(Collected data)
▼

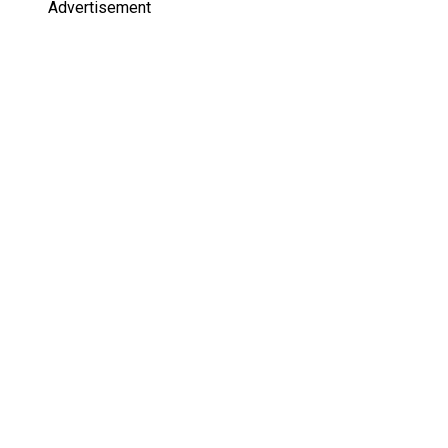
Advertisement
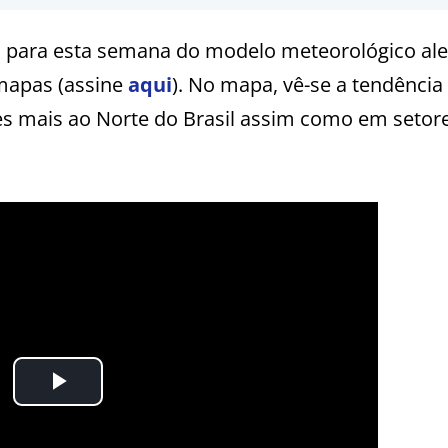
a para esta semana do modelo meteorológico a
 mapas (assine
aqui
). No mapa, vê-se a tendência
es mais ao Norte do Brasil assim como em setor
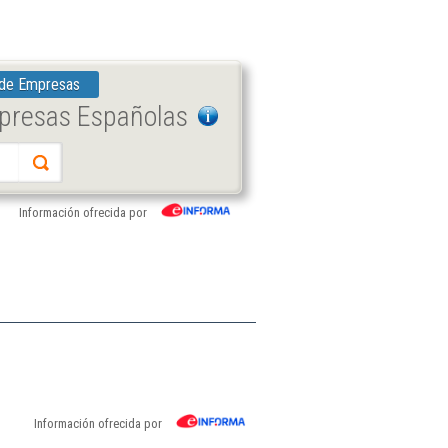
 de Empresas
mpresas Españolas
Información ofrecida por
Información ofrecida por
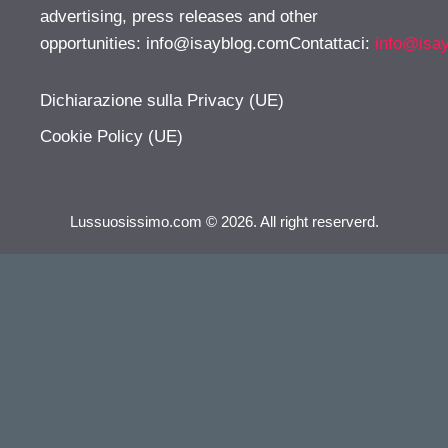
advertising, press releases and other
opportunities:
info@isayblog.comContattaci
:
info@isa
Dichiarazione sulla Privacy (UE)
Cookie Policy (UE)
Lussuosissimo.com © 2026. All right reserverd.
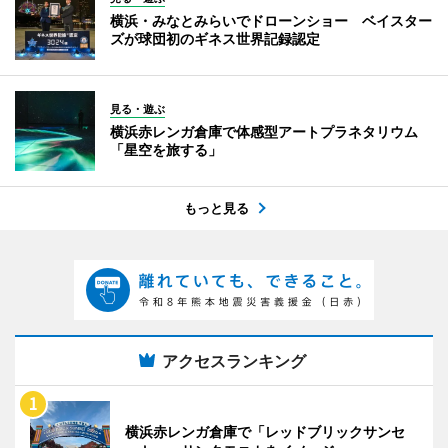
横浜・みなとみらいでドローンショー ベイスター
ズが球団初のギネス世界記録認定
見る・遊ぶ
横浜赤レンガ倉庫で体感型アートプラネタリウム
「星空を旅する」
もっと見る
アクセスランキング
横浜赤レンガ倉庫で「レッドブリックサンセ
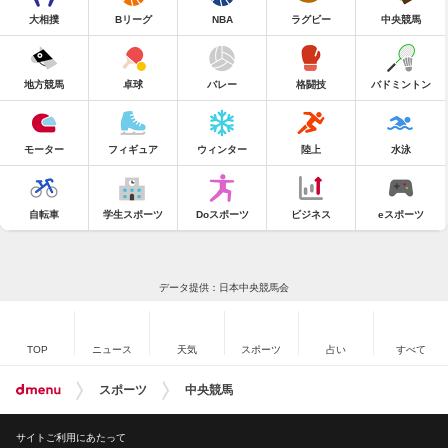
大相撲
Bリーグ
NBA
ラグビー
中央競馬
地方競馬
卓球
バレー
格闘技
バドミントン
モーター
フィギュア
ウィンター
陸上
水泳
自転車
学生スポーツ
Doスポーツ
ビジネス
eスポーツ
データ提供：日本中央競馬会
TOP
ニュース
天気
スポーツ
占い
すべて
スポーツ
中央競馬
サイトご利用にあたって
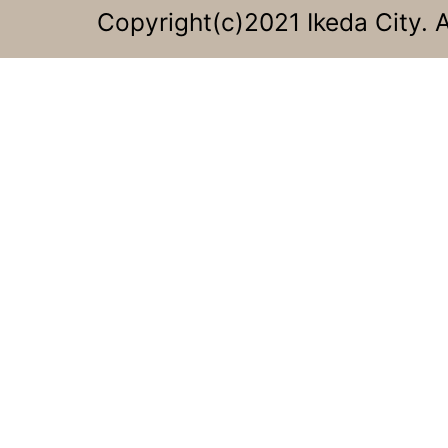
Copyright(c)2021 Ikeda City. A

▲

— Required action —
With the images omitted, output all entries exactly as given.

— Reply —
Advertisement
a para esta semana do modelo meteorológico a
 mapas (assine
aqui
). No mapa, vê-se a tendência
es mais ao Norte do Brasil assim como em setor
 de Empresas
mpresas Españolas
Información ofrecida por
Información ofrecida por
advertising, press releases and other
opportunities:
info@isayblog.comContattaci
:
info@isa
Dichiarazione sulla Privacy (UE)
Cookie Policy (UE)
Lussuosissimo.com © 2026. All right reserverd.
横浜・みなとみらいでドローンショー ベイスター
ズが球団初のギネス世界記録認定
見る・遊ぶ
横浜赤レンガ倉庫で体感型アートプラネタリウム
「星空を旅する」
もっと見る
アクセスランキング
横浜赤レンガ倉庫で「レッドブリックサンセ
大相撲
Bリーグ
NBA
ラグビー
中央競馬
地方競馬
卓球
バレー
格闘技
バドミントン
モーター
フィギュア
ウィンター
陸上
水泳
自転車
学生スポーツ
Doスポーツ
ビジネス
eスポーツ
データ提供：日本中央競馬会
TOP
ニュース
天気
スポーツ
占い
すべて
スポーツ
中央競馬
サイトご利用にあたって
Copyright(c)2021 Ikeda City. A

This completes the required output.